Jackson not necessarily Giants' everyday center fielder

SAN FRANCISCO — The Giants had a glaring hole in center field after the acquisition of Andrew McCutchen and his subsequent move to right field, so it stood out when a press release to announce the signing of Austin Jackson included the words “depth at all three outfield positions.”

A day later, team officials made it clear that Jackson is not necessarily the final piece of the puzzle, or even the solution in center field. After mentioning several times that it was a strategic signing, vice president of baseball operations Brian Sabean gave a blunt answer when asked about Jackson’s role. 

“Did we get him to be our everyday center fielder? Probably not,” Sabean said. “I don’t know that in his recent history he’s been able to go out there in that fashion.”

Jackson played just 54 games in 2016 and 85 last season for the Indians. The Giants see him as a complementary piece, someone who can handle plenty of time in center, spell McCutchen and Hunter Pence in the corners, and give them a dangerous bat against left-handed pitchers. 

It seemed that was a role that would mostly go to Austin Slater, but the Giants gave Jackson a two-year deal for $6 million, basically wiping out the rest of their room under the tax line. They will not be significantly involved in free agency from this point on, which leaves two options for one more outfield addition. 

Steven Duggar was mentioned over and over again on Tuesday’s conference call, and the Giants will give the prospect a chance to win a significant role this spring. It’s possible that Duggar and Jackson could form a platoon, but before committing to that, the front office will look to add a third offseason addition via trade. 
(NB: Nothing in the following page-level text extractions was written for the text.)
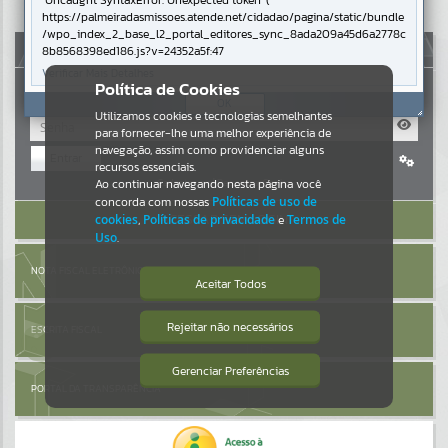
Uncaught SyntaxError: Unexpected token '('
https://palmeiradasmissoes.atende.net/cidadao/pagina/static/bundle
Resultados para
""
/wpo_index_2_base_l2_portal_editores_sync_8ada209a45d6a2778c
AUTOATENDIMENTO
8b8568398ed186.js?v=24352a5f:47
Verificar Mais Detalhes
Portais
Política de Cookies
OK
Utilizamos cookies e tecnologias semelhantes
Por favor, aguarde...
para fornecer-lhe uma melhor experiência de
navegação, assim como providenciar alguns
Entrar
NOTÍCIAS
recursos essenciais.
Cadastre-se
|
Recuperar Senha
Ao continuar navegando nesta página você
concorda com nossas
Políticas de uso de
Por favor, aguarde...
ACESSAR SEM LOGIN
cookies
,
Políticas de privacidade
e
Termos de
Uso
.
SUBPORTAIS
NOTA FISCAL ELETRÔNICA
Aceitar Todos
Por favor, aguarde...
Rejeitar não necessários
ESCRITA FISCAL
Isto significa que diversos recursos
providenciados poderão não estar
disponíveis.
Gerenciar Preferências
SERVIÇOS
PORTAL DA TRANSPARÊNCIA
Por favor, aguarde...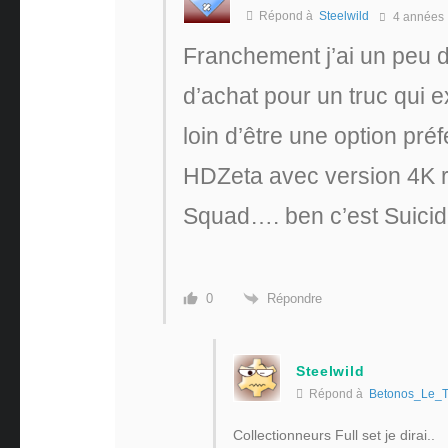
Répond à
Steelwild
4 années
Franchement j’ai un peu 
d’achat pour un truc qui ex
loin d’être une option pré
HDZeta avec version 4K r
Squad…. ben c’est Suici
Répondre
0
Steelwild
Répond à
Betonos_Le_T
Collectionneurs Full set je dirai..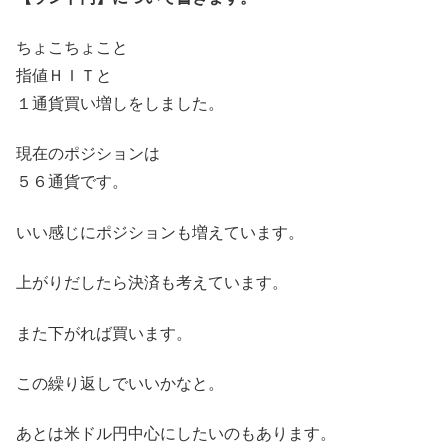
ちょこちょこと
指値ＨＩＴと
１通貨買い増しをしました。
現在のポジションは
５６通貨です。
いい感じにポジションも増えています。
上がりだしたら決済も考えています。
また下がれば買います。
この繰り返しでいいかなと。
あとは米ドル円中心にしたいのもあります。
“There are still some fronts that we are pursuing with minimum-service type of players, which are low in salary,” Sabean said. “We’ll flush out other possibilities.”
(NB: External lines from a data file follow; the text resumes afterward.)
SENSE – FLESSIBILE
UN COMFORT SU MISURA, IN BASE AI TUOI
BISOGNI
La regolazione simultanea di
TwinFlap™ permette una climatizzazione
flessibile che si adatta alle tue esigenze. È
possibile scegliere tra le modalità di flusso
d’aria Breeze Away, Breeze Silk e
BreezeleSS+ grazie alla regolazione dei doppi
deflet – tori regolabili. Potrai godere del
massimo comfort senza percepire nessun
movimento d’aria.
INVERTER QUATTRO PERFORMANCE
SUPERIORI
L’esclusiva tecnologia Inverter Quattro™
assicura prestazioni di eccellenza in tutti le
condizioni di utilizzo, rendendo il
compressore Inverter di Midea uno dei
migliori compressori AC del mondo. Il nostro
Evans has spent months laying the groundwork for multiple deals, and the front office remains confident that one more outfielder can be added via trade. The player would have to be young and pre-arbitration to line up financially with the rest of the offseason work.

If that doesn’t end up happening, Bruce Bochy won’t be too upset. Bochy said he couldn’t be happier with the work Sabean and Evans have done to overhaul an outfield that was unfathomably bad on both sides of the ball last season. If Jackson is the final piece, Bochy is ready to make it work. 

“Right now, as we start the season, I think you’ll see Austin out in center field as much as anything,” he said. “We’ll see where we’re at when we break camp, but that’s a need for us out there in center. As we break camp, we’ll know where we’re at with other options, Gorkys (Hernandez) or Duggar. But center field is where (Jackson) will spend most of his time this spring.”